Individual human factors and prevention of human errors became key issues in this stage [1], and efforts were made to design working conditions and human-machine interfaces appropriate for physical and cognitive human characteristics. Suppression of unimportant alarms based on prioritization of alarms is an example of functions that have been adopted in nuclear power plants after the TMI-2 accident. Since consideration of human factors is nowadays the standard requirement in designing socio-technical systems, the probability that human error may cause a serious accident has been greatly reduced.

2.3 Era of Socio-Technical Interactions

In the next stage, socio-technical interactions were the main sources of system failures.
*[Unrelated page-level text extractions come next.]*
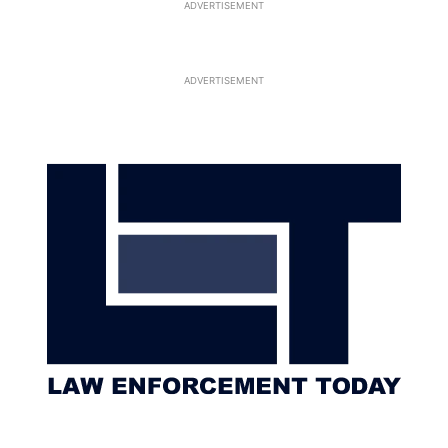
ADVERTISEMENT
ADVERTISEMENT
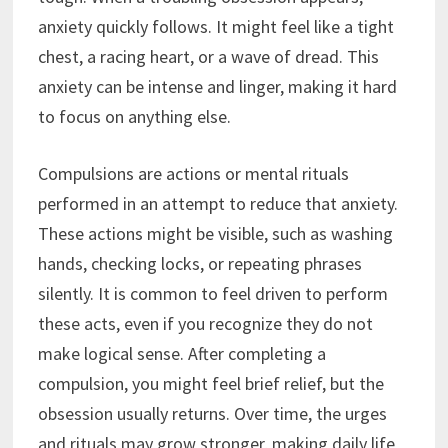
anxiety quickly follows. It might feel like a tight
chest, a racing heart, or a wave of dread. This
anxiety can be intense and linger, making it hard
to focus on anything else.
Compulsions are actions or mental rituals
performed in an attempt to reduce that anxiety.
These actions might be visible, such as washing
hands, checking locks, or repeating phrases
silently. It is common to feel driven to perform
these acts, even if you recognize they do not
make logical sense. After completing a
compulsion, you might feel brief relief, but the
obsession usually returns. Over time, the urges
and rituals may grow stronger, making daily life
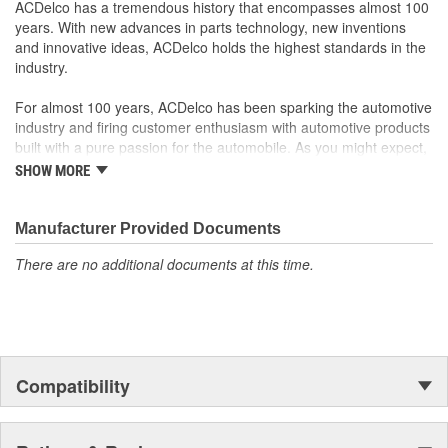
ACDelco has a tremendous history that encompasses almost 100
years. With new advances in parts technology, new inventions
and innovative ideas, ACDelco holds the highest standards in the
industry.
For almost 100 years, ACDelco has been sparking the automotive
industry and firing customer enthusiasm with automotive products
built with a pure passion for the automobile. As you might expect,
it began as one man's hobby. But you may be surprised to
SHOW MORE
discover ACDelco's integral part in American history with ties to
the first self-starting automobile and this country's first
moonwalk.Today ACDelco products are chosen the world over, an
Manufacturer Provided Documents
accomplishment only the past can explain.
There are no additional documents at this time.
Compatibility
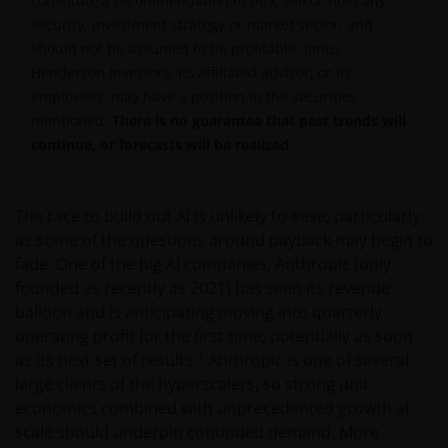
constitute a recommendation to buy, sell or hold any
security, investment strategy or market sector, and
should not be assumed to be profitable. Janus
Henderson Investors, its affiliated advisor, or its
employees, may have a position in the securities
mentioned.
There is no guarantee that past trends will
continue, or forecasts will be realized
.
The race to build out AI is unlikely to ease, particularly
as some of the questions around payback may begin to
fade. One of the big AI companies, Anthropic (only
founded as recently as 2021) has seen its revenue
balloon and is anticipating moving into quarterly
operating profit for the first time, potentially as soon
1
as its next set of results.
Anthropic is one of several
large clients of the hyperscalers, so strong unit
economics combined with unprecedented growth at
scale should underpin continued demand. More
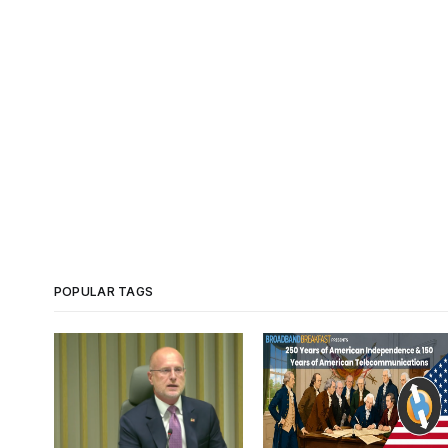
POPULAR TAGS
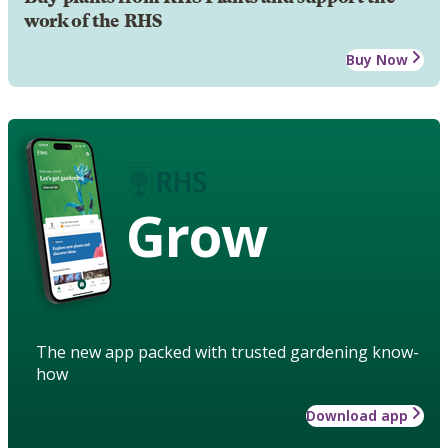
work of the RHS
Buy Now
Grow
The new app packed with trusted gardening know-
how
Download app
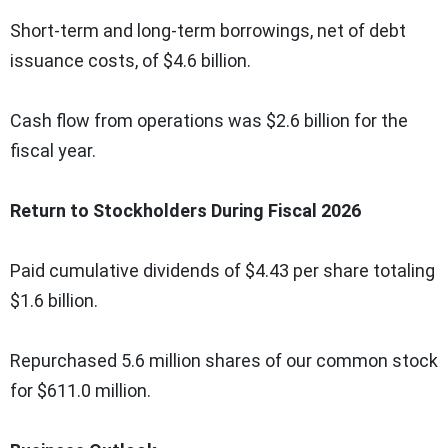
Short-term and long-term borrowings, net of debt
issuance costs, of $4.6 billion.
Cash flow from operations was $2.6 billion for the
fiscal year.
Return to Stockholders During Fiscal 2026
Paid cumulative dividends of $4.43 per share totaling
$1.6 billion.
Repurchased 5.6 million shares of our common stock
for $611.0 million.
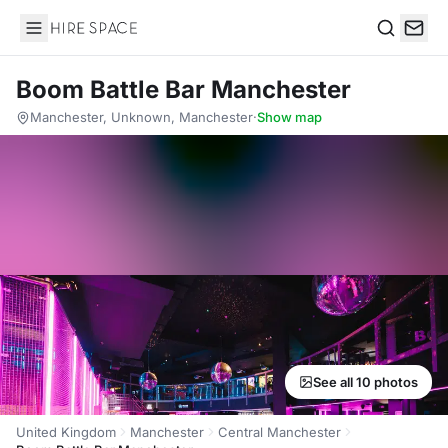
Hire Space
Search
Boom Battle Bar Manchester
Manchester, Unknown, Manchester
·
Show map
See all 10 photos
United Kingdom
Manchester
Central Manchester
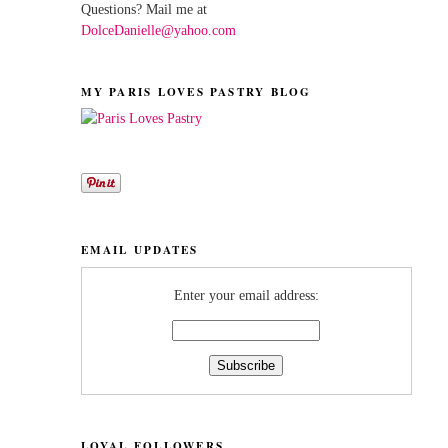
Questions? Mail me at
DolceDanielle@yahoo.com
MY PARIS LOVES PASTRY BLOG
EMAIL UPDATES
Enter your email address:
LOYAL FOLLOWERS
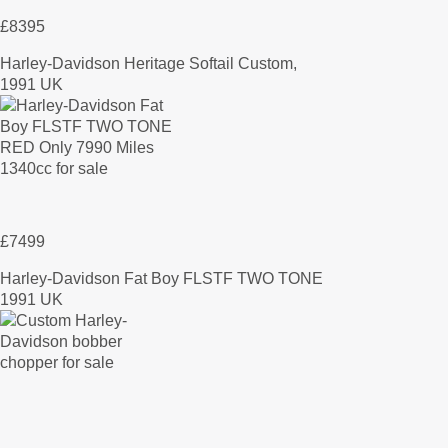
£8395
Harley-Davidson Heritage Softail Custom,
1991 UK
£7499
Harley-Davidson Fat Boy FLSTF TWO TONE
1991 UK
Many accidents occurred due to inadequate interactions among technologies, humans, management, organizations, and society. The impact of such accidents often goes beyond the boundary of the organization and cause widespread damage to society. An accident of this type is called “organizational accident [2].”

The accident that occurred at Chernobyl, Unit 4, in 1986 was a typical organizational accident. At the beginning, it was thought that operators’ violation of the operation rules for accomplishing a special test at the plant had caused the accident. As investigation by the international community progressed, it was revealed that organizational and social factors characteristic of the Soviet system at the time were the root causes of violation. The operators, for example, were not sufficiently trained in background knowledge of operation rules, technical communication was lacking between different organizations, workers’ will to obey the rules was low in comparison with what was needed to accomplish the norm, and so on.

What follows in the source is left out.